[Collected data]
BEGIN

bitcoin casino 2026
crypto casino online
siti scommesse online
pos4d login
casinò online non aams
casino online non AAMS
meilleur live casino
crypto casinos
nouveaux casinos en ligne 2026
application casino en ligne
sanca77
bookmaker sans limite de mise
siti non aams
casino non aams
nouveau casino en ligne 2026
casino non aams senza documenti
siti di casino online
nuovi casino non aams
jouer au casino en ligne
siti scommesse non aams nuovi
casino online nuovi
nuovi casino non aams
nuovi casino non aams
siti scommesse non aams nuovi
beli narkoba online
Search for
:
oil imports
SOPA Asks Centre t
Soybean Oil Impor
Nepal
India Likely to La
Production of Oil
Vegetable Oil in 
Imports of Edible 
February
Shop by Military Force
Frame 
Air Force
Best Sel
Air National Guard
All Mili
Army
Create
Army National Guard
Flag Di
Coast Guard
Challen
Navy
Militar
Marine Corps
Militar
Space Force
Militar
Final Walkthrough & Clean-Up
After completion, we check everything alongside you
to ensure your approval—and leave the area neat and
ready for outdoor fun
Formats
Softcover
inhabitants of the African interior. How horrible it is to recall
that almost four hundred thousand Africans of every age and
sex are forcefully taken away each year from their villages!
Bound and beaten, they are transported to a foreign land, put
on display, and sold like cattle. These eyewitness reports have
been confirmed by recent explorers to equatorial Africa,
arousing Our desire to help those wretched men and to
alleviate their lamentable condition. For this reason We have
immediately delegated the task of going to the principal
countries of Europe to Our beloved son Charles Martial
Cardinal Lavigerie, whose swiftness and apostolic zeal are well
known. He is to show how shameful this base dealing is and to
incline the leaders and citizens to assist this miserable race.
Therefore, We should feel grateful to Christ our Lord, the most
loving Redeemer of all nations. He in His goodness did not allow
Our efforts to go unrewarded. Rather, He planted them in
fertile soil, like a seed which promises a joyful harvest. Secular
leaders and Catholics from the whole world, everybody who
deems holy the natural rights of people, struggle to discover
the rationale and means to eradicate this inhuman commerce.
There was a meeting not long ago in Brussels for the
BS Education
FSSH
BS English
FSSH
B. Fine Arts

END

[THE TASK]: Set down an exact copy of the entries above.

[YOUR RESPONSE]:
bitcoin casino 2026
crypto casino online
siti scommesse online
pos4d login
casinò online non aams
casino online non AAMS
meilleur live casino
crypto casinos
nouveaux casinos en ligne 2026
application casino en ligne
sanca77
bookmaker sans limite de mise
siti non aams
casino non aams
nouveau casino en ligne 2026
casino non aams senza documenti
siti di casino online
nuovi casino non aams
jouer au casino en ligne
siti scommesse non aams nuovi
casino online nuovi
nuovi casino non aams
nuovi casino non aams
siti scommesse non aams nuovi
beli narkoba online
Search for
:
oil imports
SOPA Asks Centre t
Soybean Oil Impor
Nepal
India Likely to La
Production of Oil
Vegetable Oil in 
Imports of Edible 
February
Shop by Military Force
Frame 
Air Force
Best Sel
Air National Guard
All Mili
Army
Create
Army National Guard
Flag Di
Coast Guard
Challen
Navy
Militar
Marine Corps
Militar
Space Force
Militar
Final Walkthrough & Clean-Up
After completion, we check everything alongside you
to ensure your approval—and leave the area neat and
ready for outdoor fun
Formats
Softcover
inhabitants of the African interior. How horrible it is to recall
that almost four hundred thousand Africans of every age and
sex are forcefully taken away each year from their villages!
Bound and beaten, they are transported to a foreign land, put
on display, and sold like cattle. These eyewitness reports have
been confirmed by recent explorers to equatorial Africa,
arousing Our desire to help those wretched men and to
alleviate their lamentable condition. For this reason We have
immediately delegated the task of going to the principal
countries of Europe to Our beloved son Charles Martial
Cardinal Lavigerie, whose swiftness and apostolic zeal are well
known. He is to show how shameful this base dealing is and to
incline the leaders and citizens to assist this miserable race.
Therefore, We should feel grateful to Christ our Lord, the most
loving Redeemer of all nations. He in His goodness did not allow
Our efforts to go unrewarded. Rather, He planted them in
fertile soil, like a seed which promises a joyful harvest. Secular
leaders and Catholics from the whole world, everybody who
deems holy the natural rights of people, struggle to discover
the rationale and means to eradicate this inhuman commerce.
There was a meeting not long ago in Brussels for the
BS Education
FSSH
BS English
FSSH
B. Fine Arts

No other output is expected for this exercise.